Com Diocleciano, em 284 d.C., o principado cede o lugar ao dominado, dado que o imperator passa a intitular-se dominus e deus, exigindo adoratio e considerando que o seu poder já não deriva da velha lex curiata de imperio, mas antes de uma investidura divina.




Claro que hoje já não é possível um Octávio, ou um Diocleciano. E qualquer eventual semelhança com a realidade não passa de pura coincidência com a anunciada invasão dos bárbaros e a queda da república e do império, através da queda dos anjos, incluindo os anjinhos papudos com cursos de gestão. O que pode surgir é, conforme previa Tocqueville, a eventual emergência de um poder absoluto, pormenorizado, ordenado, previdente e doce provocado pela circunstância de sermos permanentemente solicitados por duas tendências opostas: sentirmos a necessidade de sermos dirigidos e o desejo de continuarmos livres.




O despotismo surge assim através de novos aspectos, nomeadamente quando o soberano estende os braços para abarcar a sociedade inteira, e cobre-a de uma rede de pequenas regras complicadas, minuciosas e uniformes, através da qual mesmo os espíritos mais originais e as almas mais fortes não conseguirão romper para se distinguirem da multidão. Surge assim uma servidão, ordenada, calma e doce, uma espécie de compromisso entre o despotismo e a soberania do povo. Tocqueville referia o despotismo democrático e a tirania colectiva, considerados como o governo de um único que, à distância, tem sempre por efeito inevitável tornar os homens semelhantes entre si e mutuamente indiferentes à sua sorte.

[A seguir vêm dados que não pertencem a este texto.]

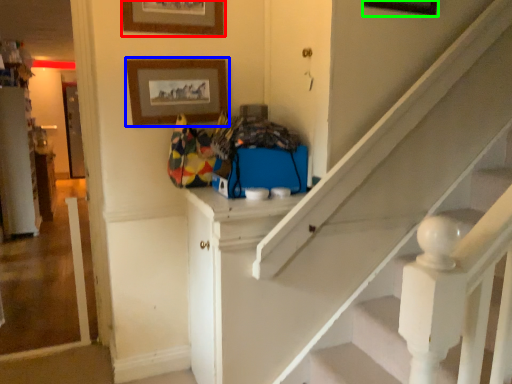 Question: Based on their relative distances, which object is farther from picture frame (highlighted by a red box)? Choose from picture frame (highlighted by a blue box) and picture frame (highlighted by a green box).

Choices:
 (A) picture frame
 (B) picture frame

Answer: (B) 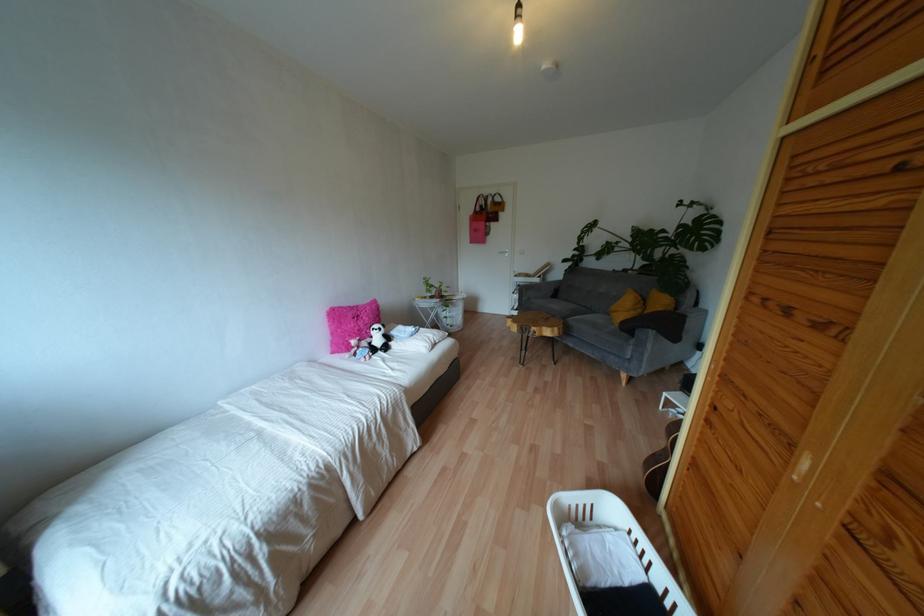 The width and height of the screenshot is (924, 616). I want to click on gray sofa sitting surface, so click(x=569, y=310). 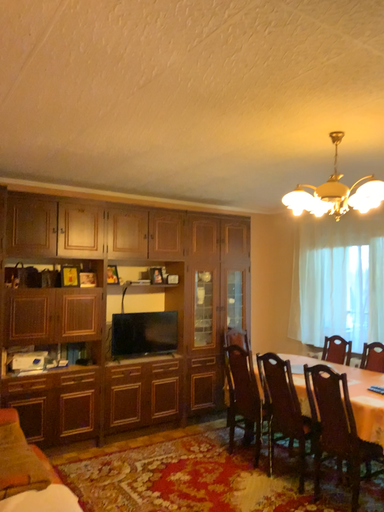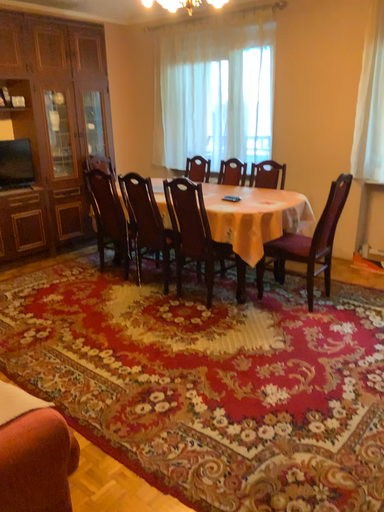 Question: Which way did the camera rotate in the video?

Choices:
 (A) rotated right
 (B) rotated left

Answer: (A) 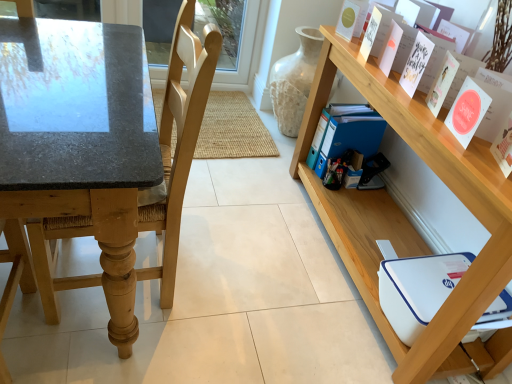 Question: From a real-world perspective, is wooden shelf at upper right above or below white matte paper at upper right, marked as the 6th paperback book in a back-to-front arrangement?

Choices:
 (A) above
 (B) below

Answer: (B)

Question: Considering the positions of point (415, 137) and point (498, 150), is point (415, 137) closer or farther from the camera than point (498, 150)?

Choices:
 (A) closer
 (B) farther

Answer: (B)

Question: Estimate the real-world distances between objects in this image. Which object is farther from the blue plastic folder at lower right, which is counted as the fifth paperback book, starting from the front?

Choices:
 (A) pink matte paper at upper right, placed as the fourth paperback book when sorted from front to back
 (B) white matte paper at upper right, marked as the 6th paperback book in a back-to-front arrangement
 (C) matte pink card at upper right, which is the fifth paperback book in back-to-front order
 (D) white paper at upper right, positioned as the fourth paperback book in back-to-front order
 (E) blue plastic folder at center-right, which appears as the sixth paperback book when viewed from the front

Answer: (B)

Question: Estimate the real-world distances between objects in this image. Which object is farther from the wooden shelf at upper right?

Choices:
 (A) matte pink card at upper right, the 2th paperback book viewed from the front
 (B) white matte paper at upper right, marked as the 6th paperback book in a back-to-front arrangement
 (C) white paper card at upper right
 (D) translucent glass vase at upper right
 (E) white paper at upper right, the 3th paperback book when ordered from front to back

Answer: (D) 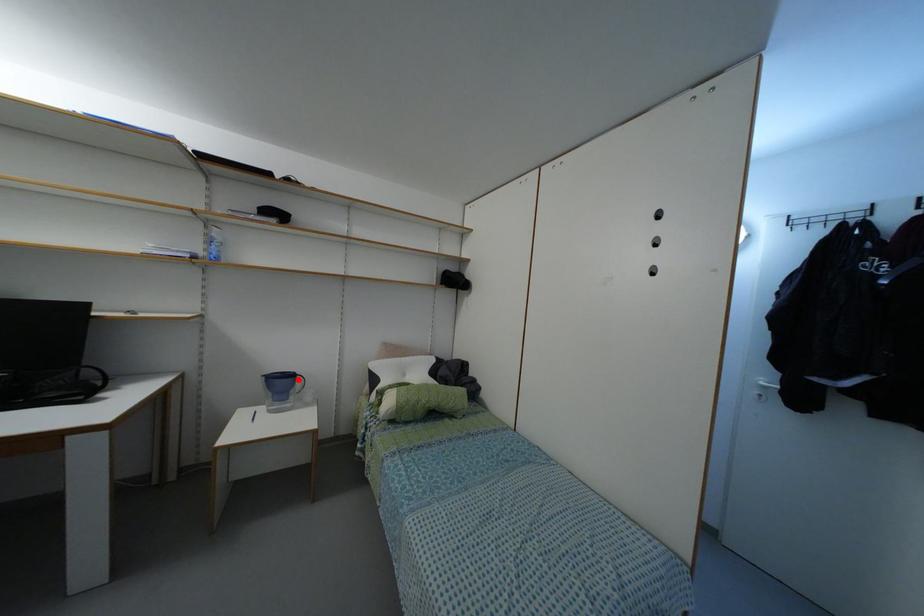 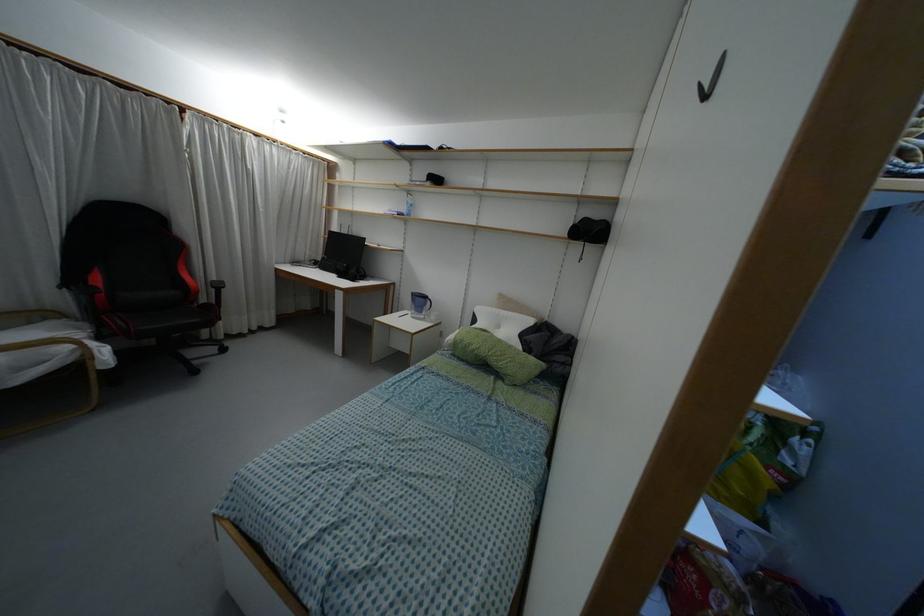 Locate, in the second image, the point that corresponds to the highlighted location in the first image.

(428, 302)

Proclama que o indivíduo é o melhor juiz do seu próprio interesse, não tendo a sociedade o direito de intervir nas suas acções a não ser quando se sente lesada por elas ou quando tem necessidade do seu concurso e a dizer que só se conhece um processo para impedir que os homens se degradem: é o de não conceder a ninguém um poder absoluto, susceptível de nos envilecer, pelo que o processo mais eficaz, e talvez o único que resta, para interessar os homens pelo destino da sua pátria, é levá‑los a participar no Governo.